* Try it: Exact transcription, pictures omitted: begin at the top line of the records below and end with the line bearing "iting. Bij de".

* Extracted entries:

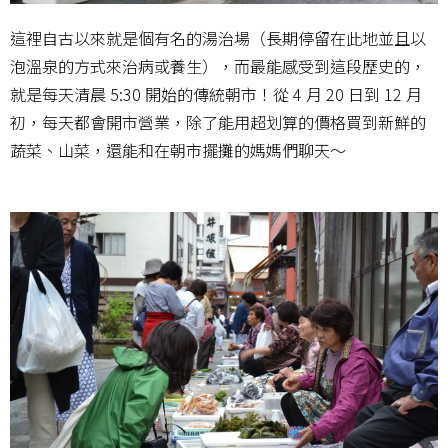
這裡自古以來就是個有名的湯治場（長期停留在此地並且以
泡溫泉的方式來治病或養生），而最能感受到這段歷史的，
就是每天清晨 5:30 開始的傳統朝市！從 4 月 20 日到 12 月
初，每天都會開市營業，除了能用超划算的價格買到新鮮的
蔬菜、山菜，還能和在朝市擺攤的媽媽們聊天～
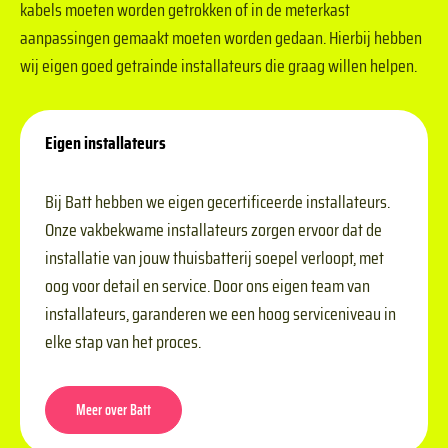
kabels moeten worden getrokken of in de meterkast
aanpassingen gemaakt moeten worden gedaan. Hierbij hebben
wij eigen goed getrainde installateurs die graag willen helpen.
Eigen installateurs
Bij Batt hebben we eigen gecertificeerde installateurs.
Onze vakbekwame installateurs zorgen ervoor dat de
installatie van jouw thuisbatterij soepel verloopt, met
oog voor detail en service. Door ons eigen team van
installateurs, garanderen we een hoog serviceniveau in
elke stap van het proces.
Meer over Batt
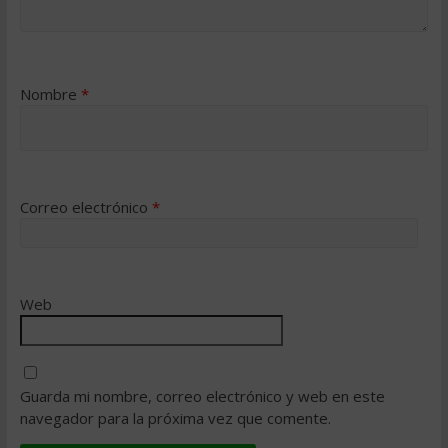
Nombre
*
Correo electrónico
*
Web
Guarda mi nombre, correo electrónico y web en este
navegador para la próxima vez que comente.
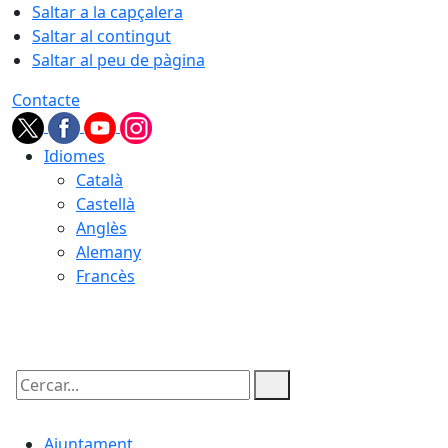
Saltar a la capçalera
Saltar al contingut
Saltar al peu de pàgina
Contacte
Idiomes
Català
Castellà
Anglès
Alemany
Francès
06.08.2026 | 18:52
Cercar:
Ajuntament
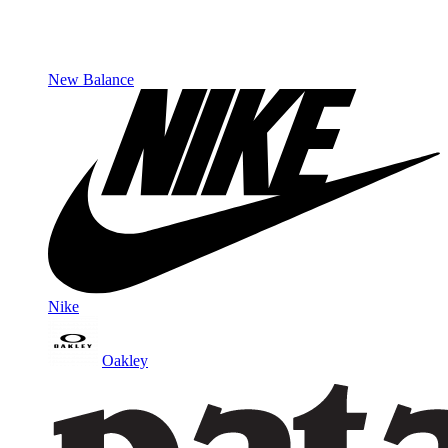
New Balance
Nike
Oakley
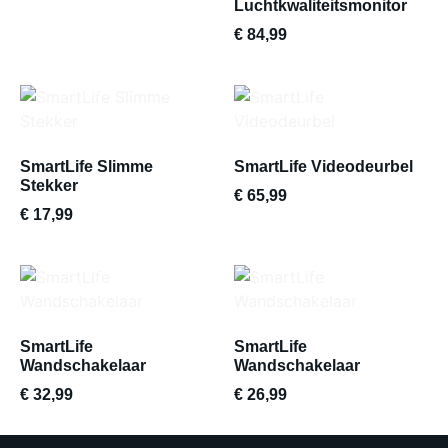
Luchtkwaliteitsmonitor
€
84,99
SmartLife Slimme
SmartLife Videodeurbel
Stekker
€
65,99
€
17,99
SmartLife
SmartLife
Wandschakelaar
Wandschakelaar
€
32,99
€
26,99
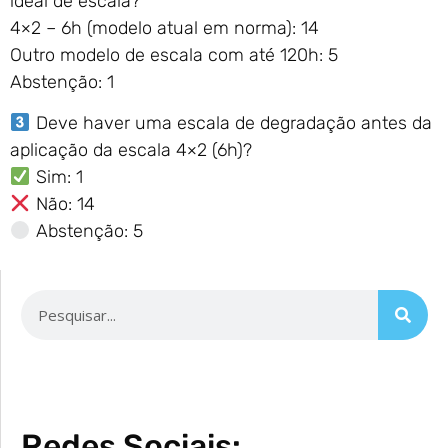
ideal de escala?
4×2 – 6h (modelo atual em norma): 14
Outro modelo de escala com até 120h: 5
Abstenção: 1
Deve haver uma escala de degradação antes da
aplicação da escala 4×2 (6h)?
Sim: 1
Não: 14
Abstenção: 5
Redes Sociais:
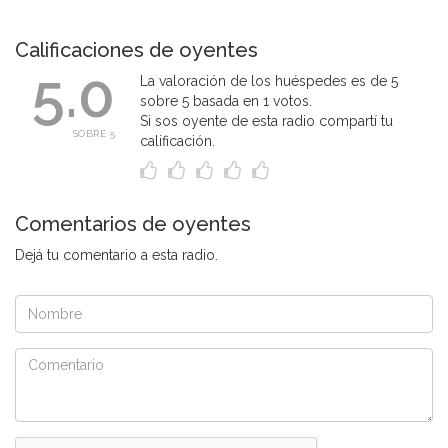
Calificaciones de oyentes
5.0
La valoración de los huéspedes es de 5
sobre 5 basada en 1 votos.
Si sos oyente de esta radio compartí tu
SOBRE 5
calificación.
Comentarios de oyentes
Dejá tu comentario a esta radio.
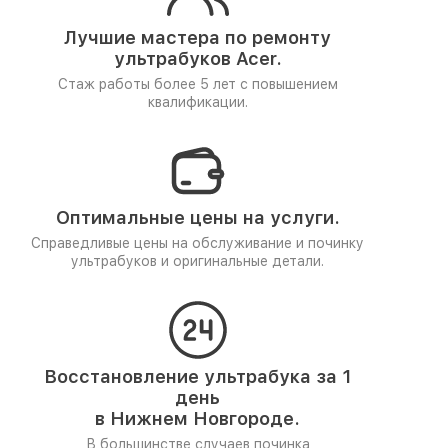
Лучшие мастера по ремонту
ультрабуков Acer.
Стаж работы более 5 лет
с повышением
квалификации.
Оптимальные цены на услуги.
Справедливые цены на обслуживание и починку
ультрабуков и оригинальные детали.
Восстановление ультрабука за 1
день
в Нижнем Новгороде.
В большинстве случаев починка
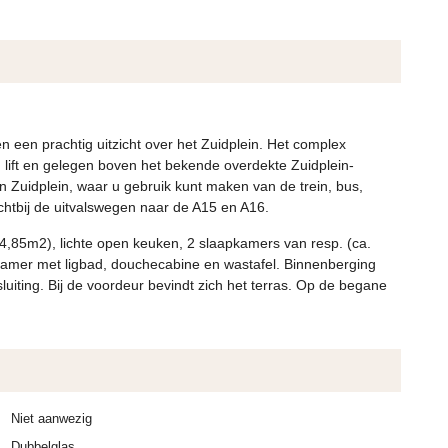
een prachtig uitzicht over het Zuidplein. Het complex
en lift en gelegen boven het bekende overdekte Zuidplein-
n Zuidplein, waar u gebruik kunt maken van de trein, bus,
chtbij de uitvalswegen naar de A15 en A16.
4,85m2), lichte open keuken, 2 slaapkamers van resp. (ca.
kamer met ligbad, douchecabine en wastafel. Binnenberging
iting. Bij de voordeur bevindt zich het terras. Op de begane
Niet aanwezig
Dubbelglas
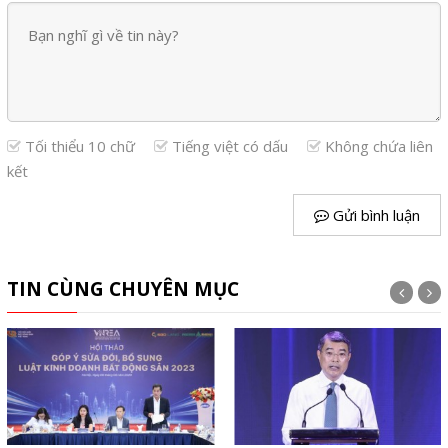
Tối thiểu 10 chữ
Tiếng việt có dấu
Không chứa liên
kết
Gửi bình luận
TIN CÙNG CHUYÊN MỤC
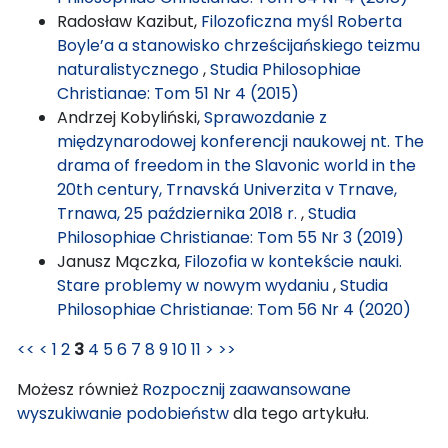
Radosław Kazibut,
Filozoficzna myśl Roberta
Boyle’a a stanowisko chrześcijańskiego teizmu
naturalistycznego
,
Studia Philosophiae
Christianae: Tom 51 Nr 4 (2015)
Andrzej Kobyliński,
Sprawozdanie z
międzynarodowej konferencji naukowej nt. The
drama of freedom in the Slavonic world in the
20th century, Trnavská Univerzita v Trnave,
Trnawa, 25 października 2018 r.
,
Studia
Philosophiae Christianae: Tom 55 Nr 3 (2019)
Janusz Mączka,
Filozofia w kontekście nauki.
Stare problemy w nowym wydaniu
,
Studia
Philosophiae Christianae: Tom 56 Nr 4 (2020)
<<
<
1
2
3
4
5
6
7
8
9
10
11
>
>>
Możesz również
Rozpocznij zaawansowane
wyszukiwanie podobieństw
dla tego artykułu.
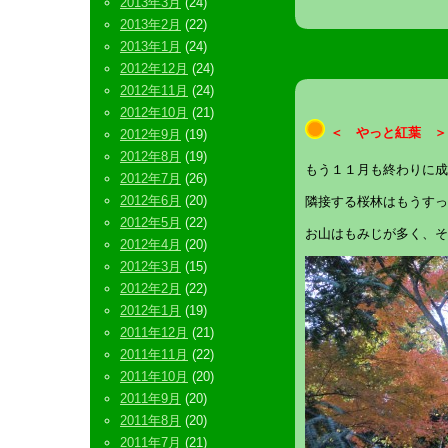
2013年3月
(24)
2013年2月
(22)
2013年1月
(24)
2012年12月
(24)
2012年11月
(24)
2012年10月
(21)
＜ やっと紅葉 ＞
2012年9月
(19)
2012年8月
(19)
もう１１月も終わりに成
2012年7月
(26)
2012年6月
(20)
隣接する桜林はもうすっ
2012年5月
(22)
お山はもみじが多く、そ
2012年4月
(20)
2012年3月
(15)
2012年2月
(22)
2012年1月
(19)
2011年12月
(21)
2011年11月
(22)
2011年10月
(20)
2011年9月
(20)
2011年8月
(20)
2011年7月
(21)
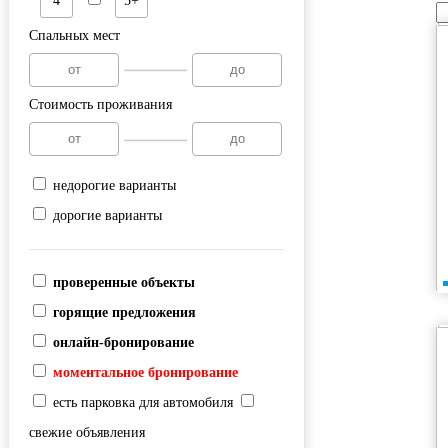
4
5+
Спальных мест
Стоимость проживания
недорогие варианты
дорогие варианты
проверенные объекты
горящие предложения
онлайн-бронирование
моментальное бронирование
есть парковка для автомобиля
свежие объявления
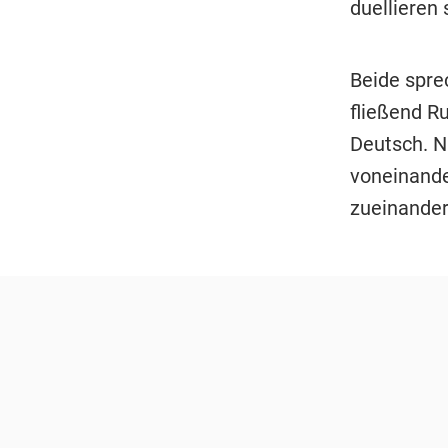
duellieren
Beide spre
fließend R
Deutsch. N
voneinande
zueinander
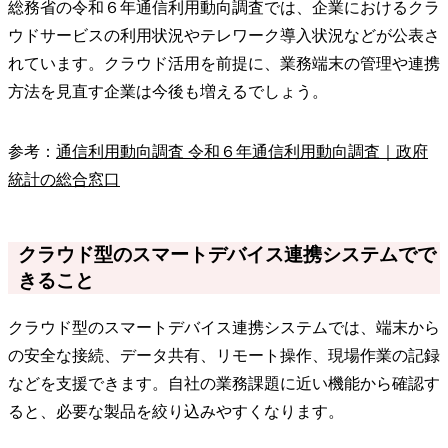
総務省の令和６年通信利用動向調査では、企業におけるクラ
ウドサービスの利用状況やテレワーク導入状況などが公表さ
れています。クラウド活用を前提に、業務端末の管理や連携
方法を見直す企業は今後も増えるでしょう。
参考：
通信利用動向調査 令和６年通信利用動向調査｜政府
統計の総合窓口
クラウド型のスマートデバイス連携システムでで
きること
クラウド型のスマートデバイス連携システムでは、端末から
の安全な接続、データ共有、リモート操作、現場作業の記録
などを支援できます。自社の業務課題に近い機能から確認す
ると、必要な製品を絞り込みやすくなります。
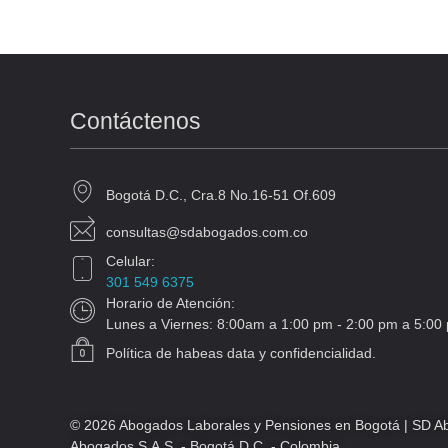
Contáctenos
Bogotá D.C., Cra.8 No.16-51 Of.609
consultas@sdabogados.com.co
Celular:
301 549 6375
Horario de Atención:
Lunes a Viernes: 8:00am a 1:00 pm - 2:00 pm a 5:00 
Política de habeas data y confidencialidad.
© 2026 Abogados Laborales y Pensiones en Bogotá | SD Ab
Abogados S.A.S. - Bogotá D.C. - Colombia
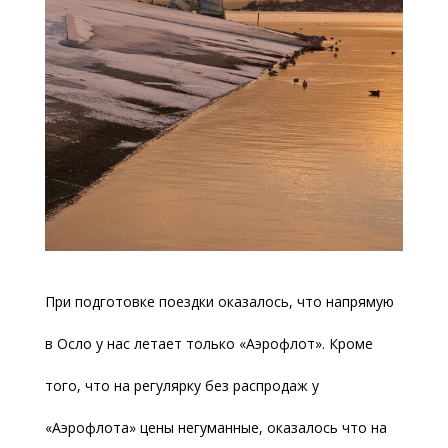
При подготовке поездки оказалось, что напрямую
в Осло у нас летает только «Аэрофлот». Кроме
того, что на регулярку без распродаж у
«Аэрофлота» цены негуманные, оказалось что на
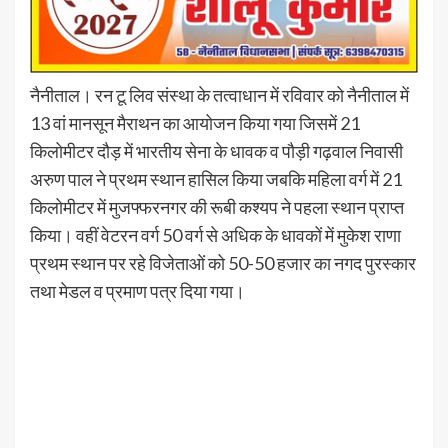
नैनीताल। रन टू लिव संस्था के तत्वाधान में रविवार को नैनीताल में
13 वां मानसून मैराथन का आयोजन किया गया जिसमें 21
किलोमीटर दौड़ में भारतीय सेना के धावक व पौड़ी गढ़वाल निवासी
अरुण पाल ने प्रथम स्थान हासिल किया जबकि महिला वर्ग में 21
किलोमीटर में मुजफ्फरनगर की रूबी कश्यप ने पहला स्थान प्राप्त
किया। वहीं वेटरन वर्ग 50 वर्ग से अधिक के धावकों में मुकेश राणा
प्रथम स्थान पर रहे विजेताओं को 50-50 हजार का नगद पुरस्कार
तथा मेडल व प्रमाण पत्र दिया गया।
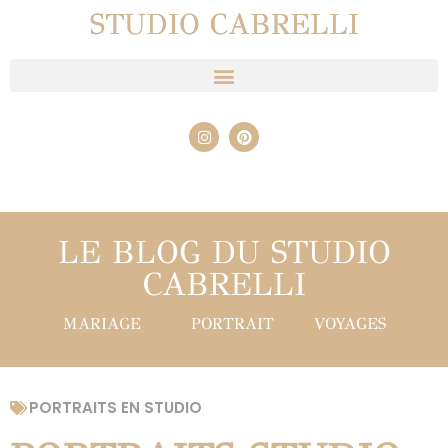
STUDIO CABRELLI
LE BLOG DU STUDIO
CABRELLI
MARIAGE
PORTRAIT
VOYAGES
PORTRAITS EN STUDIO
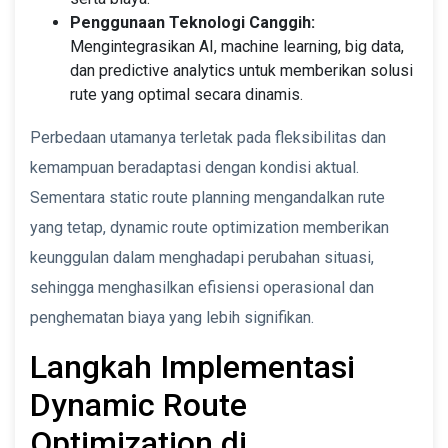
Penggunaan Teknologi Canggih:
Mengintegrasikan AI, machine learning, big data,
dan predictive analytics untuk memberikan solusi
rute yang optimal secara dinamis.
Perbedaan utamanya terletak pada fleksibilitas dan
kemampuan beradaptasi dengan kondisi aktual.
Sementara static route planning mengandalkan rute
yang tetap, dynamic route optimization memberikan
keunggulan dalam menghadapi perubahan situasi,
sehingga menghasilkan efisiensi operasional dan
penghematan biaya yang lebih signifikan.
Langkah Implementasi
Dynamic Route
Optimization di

* Exercise result:
這裡自古以來就是個有名的湯治場（長期停留在此地並且以
泡溫泉的方式來治病或養生），而最能感受到這段歷史的，
就是每天清晨 5:30 開始的傳統朝市！從 4 月 20 日到 12 月
初，每天都會開市營業，除了能用超划算的價格買到新鮮的
蔬菜、山菜，還能和在朝市擺攤的媽媽們聊天～
kabels moeten worden getrokken of in de meterkast
aanpassingen gemaakt moeten worden gedaan. Hierbij hebben
wij eigen goed getrainde installateurs die graag willen helpen.
Eigen installateurs
Bij Batt hebben we eigen gecertificeerde installateurs.
Onze vakbekwame installateurs zorgen ervoor dat de
installatie van jouw thuisbatterij soepel verloopt, met
oog voor detail en service. Door ons eigen team van
installateurs, garanderen we een hoog serviceniveau in
elke stap van het proces.
Meer over Batt
Nombre
*
Correo electrónico
*
Web
Guarda mi nombre, correo electrónico y web en este
navegador para la próxima vez que comente.
Saltar a la capçalera
Saltar al contingut
Saltar al peu de pàgina
Contacte
Idiomes
Català
Castellà
Anglès
Alemany
Francès
06.08.2026 | 18:52
Cercar:
Ajuntament
New Balance
Nike
Oakley
Luchtkwaliteitsmonitor
€
84,99
SmartLife Slimme
SmartLife Videodeurbel
Stekker
€
65,99
€
17,99
SmartLife
SmartLife
Wandschakelaar
Wandschakelaar
€
32,99
€
26,99
ideal de escala?
4×2 – 6h (modelo atual em norma): 14
Outro modelo de escala com até 120h: 5
Abstenção: 1
Deve haver uma escala de degradação antes da
aplicação da escala 4×2 (6h)?
Sim: 1
Não: 14
Abstenção: 5
Redes Sociais:
Calificaciones de oyentes
5.0
La valoración de los huéspedes es de 5
sobre 5 basada en 1 votos.
Si sos oyente de esta radio compartí tu
SOBRE 5
calificación.
Comentarios de oyentes
Dejá tu comentario a esta radio.
Лучшие мастера по ремонту
ультрабуков Acer.
Стаж работы более 5 лет
с повышением
квалификации.
Оптимальные цены на услуги.
Справедливые цены на обслуживание и починку
ультрабуков и оригинальные детали.
Восстановление ультрабука за 1
день
в Нижнем Новгороде.
В большинстве случаев починка
een prachtig uitzicht over het Zuidplein. Het complex
en lift en gelegen boven het bekende overdekte Zuidplein-
n Zuidplein, waar u gebruik kunt maken van de trein, bus,
chtbij de uitvalswegen naar de A15 en A16.
4,85m2), lichte open keuken, 2 slaapkamers van resp. (ca.
kamer met ligbad, douchecabine en wastafel. Binnenberging
iting. Bij de voordeur bevindt zich het terras. Op de begane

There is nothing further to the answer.